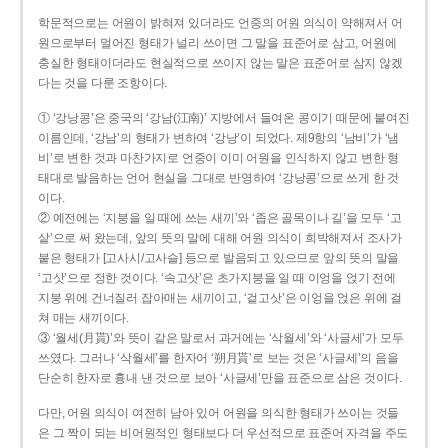
학문적으로는 어원이 밝혀져 있더라도 언중의 어원 의식이 약해져서 어
원으로부터 멀어진 형태가 널리 쓰이면 그 말을 표준어로 삼고, 어원에
충실한 형태이더라도 현실적으로 쓰이지 않는 말은 표준어로 삼지 않겠
다는 것을 다룬 조항이다.
① ‘강낭콩’은 중국의 ‘강남(江南)’ 지방에서 들여온 콩이기 때문에 붙여진
이름인데, ‘강남’의 형태가 변하여 ‘강낭’이 되었다. 제9항의 ‘남비’가 ‘냄
비’로 변한 것과 마찬가지로 언중이 이미 어원을 인식하지 않고 변한 형
태대로 발음하는 언어 현실을 그대로 반영하여 ‘강낭콩’으로 쓰게 한 것
이다.
② 예전에는 ‘지붕을 일 때에 쓰는 새끼’와 ‘좁은 골목이나 길’을 모두 ‘고
샅’으로 써 왔는데, 앞의 뜻의 말에 대해 어원 의식이 희박해져서 조사가
붙은 형태가 [고사시/고사슬] 등으로 발음되고 있으므로 앞의 뜻의 말을
‘고삿’으로 정한 것이다. ‘속고삿’은 초가지붕을 일 때 이엉을 얹기 전에
지붕 위에 건너질러 잡아매는 새끼이고, ‘겉고삿’은 이엉을 얹은 위에 걸
쳐 매는 새끼이다.
③ ‘월세(月貰)’와 뜻이 같은 말로서 과거에는 ‘삭월세’와 ‘사글세’가 모두
쓰였다. 그러나 ‘삭월세’를 한자어 ‘朔月貰’로 보는 것은 ‘사글세’의 음을
단순히 한자로 흉내 낸 것으로 보아 ‘사글세’만을 표준으로 삼은 것이다.
다만, 어원 의식이 여전히 남아 있어 어원을 의식한 형태가 쓰이는 것들
은 그 짝이 되는 비어원적인 형태보다 더 우선적으로 표준어 자격을 주도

○ ○ ○ ○

- **Work to complete**
In the listing above, locate each line with "표준어로" and copy it.

- **Response**
원으로부터 멀어진 형태가 널리 쓰이면 그 말을 표준어로 삼고, 어원에
충실한 형태이더라도 현실적으로 쓰이지 않는 말은 표준어로 삼지 않겠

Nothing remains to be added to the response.